Which led us to the factor that underlies the creation of SVAMC: The need for an organized pool of arbitrators and mediators who “get” technology—who understand not just the technologies, but the unique business characteristics of tech enterprises. Many in the management ranks of tech companies, in my humble opinion, are dubious about “traditional” neutrals who have grown up litigating construction, real estate, family law, insurance and general commercial disputes. They wonder if a given neutral will even understand, much less competently mediate or adjudicate, technology legal issues that may determine survivors or losers in a hotly competitive environment.
[R]ational decision-makers surely realize that full-bore judicial litigation can knock a tech company right off the rails.
My belief is that CEOs, CFOs and General Counsel in Silicon Valley want to be guided and judged by their technology “peers” i.e., nationally recognized mediators and arbitrators who have honed their legal skills immersed for years in a Silicon Valley-like stew of creation, disruption and resurrection.

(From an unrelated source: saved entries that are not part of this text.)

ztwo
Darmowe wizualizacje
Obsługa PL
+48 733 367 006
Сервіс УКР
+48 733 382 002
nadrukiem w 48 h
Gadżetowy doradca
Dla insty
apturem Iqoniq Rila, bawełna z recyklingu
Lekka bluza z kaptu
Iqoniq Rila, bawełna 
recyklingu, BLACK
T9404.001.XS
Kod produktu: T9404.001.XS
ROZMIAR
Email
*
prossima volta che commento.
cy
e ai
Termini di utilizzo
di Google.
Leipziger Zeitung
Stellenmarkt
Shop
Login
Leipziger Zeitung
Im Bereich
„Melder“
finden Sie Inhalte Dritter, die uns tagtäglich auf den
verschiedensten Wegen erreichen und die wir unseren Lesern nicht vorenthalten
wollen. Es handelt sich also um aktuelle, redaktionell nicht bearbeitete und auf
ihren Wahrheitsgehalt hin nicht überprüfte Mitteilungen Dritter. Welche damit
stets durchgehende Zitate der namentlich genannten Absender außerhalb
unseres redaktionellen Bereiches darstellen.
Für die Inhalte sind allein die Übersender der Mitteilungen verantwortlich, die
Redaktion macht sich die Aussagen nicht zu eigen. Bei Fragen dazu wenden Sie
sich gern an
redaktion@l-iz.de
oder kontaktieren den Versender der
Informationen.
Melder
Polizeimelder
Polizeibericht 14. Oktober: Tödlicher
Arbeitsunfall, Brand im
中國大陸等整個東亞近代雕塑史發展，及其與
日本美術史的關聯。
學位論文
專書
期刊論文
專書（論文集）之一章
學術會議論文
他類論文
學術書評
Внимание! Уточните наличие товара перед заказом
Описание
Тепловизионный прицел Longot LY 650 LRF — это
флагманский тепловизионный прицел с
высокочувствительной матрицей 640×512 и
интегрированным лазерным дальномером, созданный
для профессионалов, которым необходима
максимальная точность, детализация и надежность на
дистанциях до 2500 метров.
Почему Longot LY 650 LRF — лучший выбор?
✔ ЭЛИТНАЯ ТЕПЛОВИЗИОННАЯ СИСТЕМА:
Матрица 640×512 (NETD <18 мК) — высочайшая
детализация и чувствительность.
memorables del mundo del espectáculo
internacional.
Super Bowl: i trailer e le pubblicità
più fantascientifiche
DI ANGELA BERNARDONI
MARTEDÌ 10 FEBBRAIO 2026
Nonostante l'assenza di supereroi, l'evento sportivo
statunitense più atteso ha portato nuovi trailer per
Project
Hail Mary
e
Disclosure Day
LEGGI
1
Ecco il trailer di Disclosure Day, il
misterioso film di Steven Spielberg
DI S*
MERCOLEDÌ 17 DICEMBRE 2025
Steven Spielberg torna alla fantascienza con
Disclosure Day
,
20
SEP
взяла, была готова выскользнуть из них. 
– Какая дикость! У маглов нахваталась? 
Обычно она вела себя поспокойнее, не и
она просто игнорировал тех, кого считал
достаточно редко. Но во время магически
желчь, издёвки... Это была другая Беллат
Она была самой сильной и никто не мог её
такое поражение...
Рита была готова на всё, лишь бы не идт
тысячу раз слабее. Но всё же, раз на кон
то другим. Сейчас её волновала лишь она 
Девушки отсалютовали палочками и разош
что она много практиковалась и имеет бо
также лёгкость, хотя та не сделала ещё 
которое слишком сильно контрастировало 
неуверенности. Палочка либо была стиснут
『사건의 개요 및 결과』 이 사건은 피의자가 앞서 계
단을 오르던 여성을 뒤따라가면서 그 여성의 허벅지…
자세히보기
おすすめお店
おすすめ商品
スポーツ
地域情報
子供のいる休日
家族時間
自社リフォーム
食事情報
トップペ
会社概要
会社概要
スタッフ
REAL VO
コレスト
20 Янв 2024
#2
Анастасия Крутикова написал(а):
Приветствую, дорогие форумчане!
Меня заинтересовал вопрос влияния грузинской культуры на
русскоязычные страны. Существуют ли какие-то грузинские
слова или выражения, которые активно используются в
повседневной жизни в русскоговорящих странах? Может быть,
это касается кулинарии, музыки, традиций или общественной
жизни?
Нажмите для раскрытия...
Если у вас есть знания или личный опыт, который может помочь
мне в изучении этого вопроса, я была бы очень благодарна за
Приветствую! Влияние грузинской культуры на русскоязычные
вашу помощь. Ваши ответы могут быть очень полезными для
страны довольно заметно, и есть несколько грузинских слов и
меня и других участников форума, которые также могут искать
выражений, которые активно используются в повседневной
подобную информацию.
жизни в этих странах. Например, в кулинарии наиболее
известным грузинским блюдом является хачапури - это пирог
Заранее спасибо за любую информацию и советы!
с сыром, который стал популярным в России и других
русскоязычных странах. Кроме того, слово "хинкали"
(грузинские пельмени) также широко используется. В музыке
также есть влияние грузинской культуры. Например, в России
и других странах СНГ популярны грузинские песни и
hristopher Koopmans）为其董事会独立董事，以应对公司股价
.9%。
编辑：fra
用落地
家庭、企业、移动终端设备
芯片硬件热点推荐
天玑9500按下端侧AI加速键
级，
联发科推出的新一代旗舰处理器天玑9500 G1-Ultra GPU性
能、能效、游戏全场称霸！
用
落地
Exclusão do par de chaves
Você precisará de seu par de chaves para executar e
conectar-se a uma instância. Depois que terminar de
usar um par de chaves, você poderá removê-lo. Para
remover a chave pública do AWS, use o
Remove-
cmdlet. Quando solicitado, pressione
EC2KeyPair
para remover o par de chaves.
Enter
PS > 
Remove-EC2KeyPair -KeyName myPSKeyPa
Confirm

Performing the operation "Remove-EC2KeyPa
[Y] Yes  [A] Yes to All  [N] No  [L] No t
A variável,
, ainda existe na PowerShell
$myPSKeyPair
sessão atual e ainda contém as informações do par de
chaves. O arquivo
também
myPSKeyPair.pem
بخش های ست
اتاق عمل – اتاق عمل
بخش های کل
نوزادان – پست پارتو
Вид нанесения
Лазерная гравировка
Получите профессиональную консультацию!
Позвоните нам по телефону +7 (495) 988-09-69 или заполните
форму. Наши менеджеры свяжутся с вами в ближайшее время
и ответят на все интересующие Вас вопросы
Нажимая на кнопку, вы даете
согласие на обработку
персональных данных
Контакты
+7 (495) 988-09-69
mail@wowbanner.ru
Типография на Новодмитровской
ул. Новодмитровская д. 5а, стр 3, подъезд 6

Our hope is that, seeing recognized technology lawyers serving as neutrals, the technology community will start placing their faith in ADR processes that provide not just an expedited and fair resolution of disputes, but also an informed and competent resolution. If the endless search in high tech is for “faster, better and cheaper” products, surely “faster, better and cheaper” dispute resolution—by neutrals with a demonstrated familiarity with technology industries—should lead to increasing and long overdue reliance on ADR.